Molto affascinante direi è il concept futuristico abbracciato in questo disco e titoli come la stupenda “Humechanics-virus” o la tantrica “Digital Goat Masque” ne sono la prova tangibile. Superlativa, e non poteva essere altro, la prova di Attila. Marcia e acida riesce ad esprimere una malignità infernale. Una cosa che mi ha colpito è che il disco in alcuni frangenti assume un mood decadente con atmosfere tipicamente dark/gothic, come ad esempio in “U.V. Impaler” o la perla folle e assoluta “The Triumph”, il che crea un forte contrasto con il “rumore” industriale e la furia tipicamente black del sound della band di Fabban e soci. Tali contrasti rappresentano una piacevolissima novità e donano al sound quel qualcosa il più nel motore.

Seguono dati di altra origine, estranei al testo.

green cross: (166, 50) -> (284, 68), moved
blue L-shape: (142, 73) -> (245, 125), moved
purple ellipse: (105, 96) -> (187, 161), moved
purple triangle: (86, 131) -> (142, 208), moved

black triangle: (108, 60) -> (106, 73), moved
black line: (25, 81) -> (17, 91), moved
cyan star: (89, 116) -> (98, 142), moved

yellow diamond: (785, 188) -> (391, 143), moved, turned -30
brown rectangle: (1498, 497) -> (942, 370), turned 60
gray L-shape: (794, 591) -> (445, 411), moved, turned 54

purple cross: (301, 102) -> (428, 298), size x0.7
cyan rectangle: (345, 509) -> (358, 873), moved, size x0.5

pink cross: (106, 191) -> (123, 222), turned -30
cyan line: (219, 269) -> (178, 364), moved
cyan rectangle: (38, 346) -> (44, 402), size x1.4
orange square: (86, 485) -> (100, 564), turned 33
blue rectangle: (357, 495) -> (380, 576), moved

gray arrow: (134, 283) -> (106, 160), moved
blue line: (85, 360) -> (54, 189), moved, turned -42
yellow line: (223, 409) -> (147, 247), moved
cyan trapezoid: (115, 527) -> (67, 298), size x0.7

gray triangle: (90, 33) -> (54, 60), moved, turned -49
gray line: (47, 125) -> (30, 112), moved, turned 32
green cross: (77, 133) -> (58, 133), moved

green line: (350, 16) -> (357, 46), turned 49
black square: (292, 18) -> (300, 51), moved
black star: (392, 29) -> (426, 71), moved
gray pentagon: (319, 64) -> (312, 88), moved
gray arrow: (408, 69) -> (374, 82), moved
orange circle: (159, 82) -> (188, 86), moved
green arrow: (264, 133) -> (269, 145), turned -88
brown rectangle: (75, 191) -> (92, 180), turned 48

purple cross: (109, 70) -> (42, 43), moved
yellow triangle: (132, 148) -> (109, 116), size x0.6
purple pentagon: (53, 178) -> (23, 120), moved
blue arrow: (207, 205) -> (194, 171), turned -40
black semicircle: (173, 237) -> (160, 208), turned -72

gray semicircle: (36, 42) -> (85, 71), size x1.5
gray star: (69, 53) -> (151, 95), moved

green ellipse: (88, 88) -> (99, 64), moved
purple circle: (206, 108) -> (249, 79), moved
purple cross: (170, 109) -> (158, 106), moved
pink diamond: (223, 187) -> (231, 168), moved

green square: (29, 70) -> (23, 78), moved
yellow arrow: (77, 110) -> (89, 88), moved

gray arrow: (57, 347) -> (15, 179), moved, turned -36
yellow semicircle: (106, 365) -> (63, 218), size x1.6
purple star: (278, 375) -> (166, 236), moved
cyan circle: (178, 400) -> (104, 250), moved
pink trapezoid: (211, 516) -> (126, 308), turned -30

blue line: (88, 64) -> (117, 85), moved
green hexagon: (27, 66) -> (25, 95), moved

Sul disco sono presenti, è proprio il caso di dirlo, una quantità “industriale” di guests che francamente, secondo me, lasciano il tempo che trovano o quanto meno aggiungono veramente poco al valore della band e del disco. Tra gli altri, se Bard Faust ha scritto tre liriche, Matt Jerman dei Void/OCD ha interamente composto la strumentale “Does Not Compute”, riuscitissimo esperimento industrial/techno. L’uso di certo tipo di elettronica farà sicuramente storcere il naso ai fans più intransigenti della band, ma se il pezzo poc’anzi citato s’integra col concept di WNHI, lo stesso non possiamo dire di “Chernobyl Generation” che si presenta quasi come un corpo estraneo al disco, essendo un pezzo assolutamente ballabile di hard-house e trance che i più critici non tarderanno a definire “tunz tunz”. Che sia una provocazione? Da una band come gli Aborym puoi aspettarti di tutto.
Parlando di guests non possiamo non citare Nattefrost dei Carpathian Forest che a parte alcune backing vocals canta interamente la song “The Alienation Of A Blackened Heart”, un pezzo davvero alieno e con un’attitudine che oserei definire punk/anarco-nichilista. Bellissima è anche la parte multimediale del disco che oltre a presentare una quantità assurda di notizie e credits del disco, contiene anche il video della title track.
Tirando le somme possiamo dire che gli Aborym hanno messo a segno un colpo davvero ottimo, quella che abbiamo di fronte è una band matura che è riuscita a creare un sound quasi unico nel quale la furia primigenia del black metal si sposa alla perfezione con le atmosfere glaciali, digitali e “quadrate” che la tecnologia mette a disposizione. Forse oggi nessuno suona come gli Aborym. Un vero calcio nelle palle ai detrattori e ai criticoni, me compreso. I complimenti.